Excerpted records below:
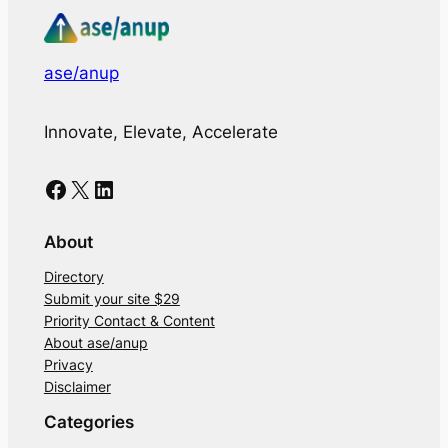
ase/anup
Innovate, Elevate, Accelerate
Facebook
X
LinkedIn
About
Directory
Submit your site $29
Priority Contact & Content
About ase/anup
Privacy
Disclaimer
Categories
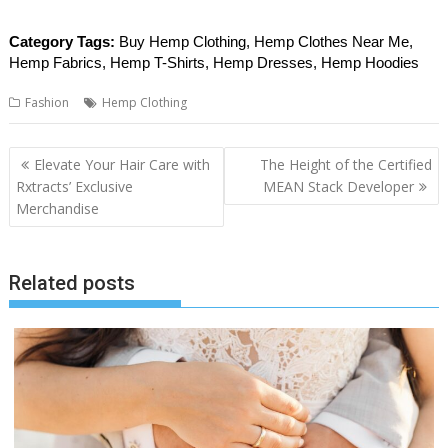
Category Tags:
Buy Hemp Clothing, Hemp Clothes Near Me,
Hemp Fabrics, Hemp T-Shirts, Hemp Dresses, Hemp Hoodies
Fashion
Hemp Clothing
Post
Elevate Your Hair Care with
The Height of the Certified
navigation
Rxtracts’ Exclusive
MEAN Stack Developer
Merchandise
Related posts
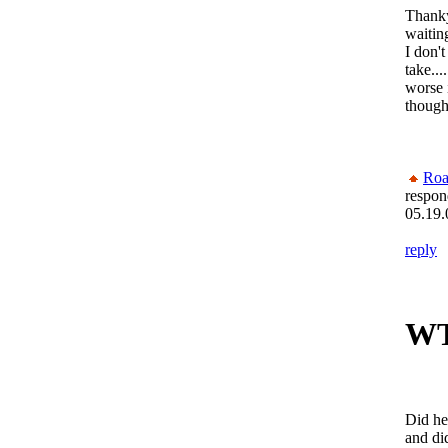
Thanky
waitin
I don'
take...
worse 
though
Roa
respon
05.19.
reply
W
Did he
and did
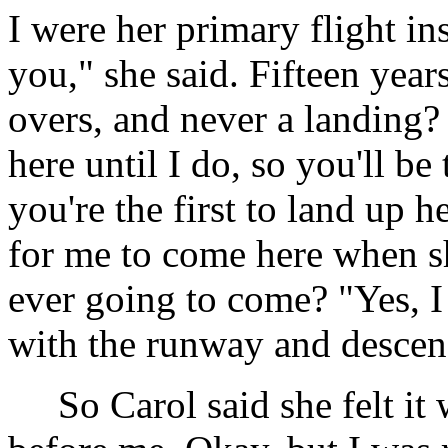
I were her primary flight ins
you," she said. Fifteen years
overs, and never a landing?
here until I do, so you'll be t
you're the first to land up h
for me to come here when sh
ever going to come? "Yes, I 
with the runway and descen
So Carol said she felt it w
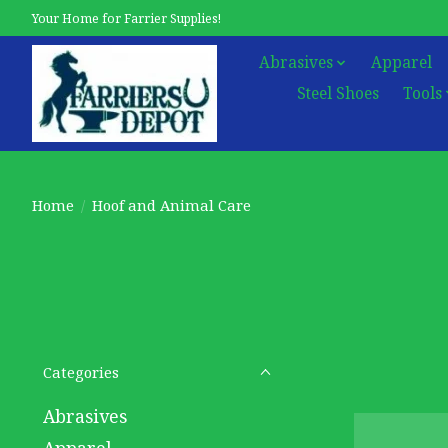
Your Home for Farrier Supplies!
Abrasives
Apparel
Steel Shoes
Tools
Home
/
Hoof and Animal Care
Categories
Abrasives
End of Excerpted records.
*Aim of the task*.
The response must restate exactly the lines from the one containing "So Carol said she felt it w" through the end of the records above and must leave out all pictures.

*Answer box*.
So Carol said she felt it w
Your Home for Farrier Supplies!
Abrasives
Apparel
Steel Shoes
Tools
Home
/
Hoof and Animal Care
Categories
Abrasives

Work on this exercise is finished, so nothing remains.